2159: when there are other commits meanwhile, they show up in delta-diffs

o3s****@gmai***** (Google Code) (Is this you? Claim this profile.)
July 1, 2011
311
RBVersion:1.5.5; Subversion Repository

What steps will reproduce the problem?
1. Edit something, create a review.
2. Edit something more, upload another diff to that review
3. Edit something in another workingcopy, commit it; same files as some of the edits above, no conflicting changes to your other edits.
4. Update the working copy with the edits (-> no conflict...) 
5. Edit something more in the first working copy, upload another diff to that review.
6. Now view the incremental diff r2->r3
7. you will also find the commits done meanwhile in the changeset highlighted.

What is the expected output? What do you see instead?
Only changes uploaded with patches should be shown.
david
#1 david
There's nothing we can do here. If you need to avoid this, the best way is to avoid syncing before you post your r3 diff.
#2 o3s****@gmai***** (Google Code) (Is this you? Claim this profile.)
hm, we don't "sync" since we use it on an SVN backend; and as other work goes on SVN marches forward.
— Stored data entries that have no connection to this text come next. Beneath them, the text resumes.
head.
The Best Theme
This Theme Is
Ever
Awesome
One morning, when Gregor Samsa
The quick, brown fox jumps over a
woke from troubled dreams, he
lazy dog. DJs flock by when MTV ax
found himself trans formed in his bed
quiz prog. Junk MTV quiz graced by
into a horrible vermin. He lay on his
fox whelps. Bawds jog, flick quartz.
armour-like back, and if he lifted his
and even using git or something else, stopping to work on other topics (so... post new reviews where you need newer revisions as base for?) isn't a real option.

Shouldn't the solution be that reviewboard remembers the actual revision at the post of r1 for its ongoing work, and base on this to create its new delta diffs?
david
#3 david
The problem is that if a new revision of the diff comes off a different revision of the code, there's no way for us to know if it'll apply cleanly on top of what r1 was based on (and if the files themselves have changed in between, where you're seeing changes in the interdiff, it probably won't).

What I mean about making sure you don't sync is that you base your updated diff off the same revision of the code as the first revision. With svn you can do this by updating your checkout to that revision (svn update -r <rev>), and with git you can just avoid rebasing your branch, and then post-review with --parent set to the parent of the change (assuming master has been updated).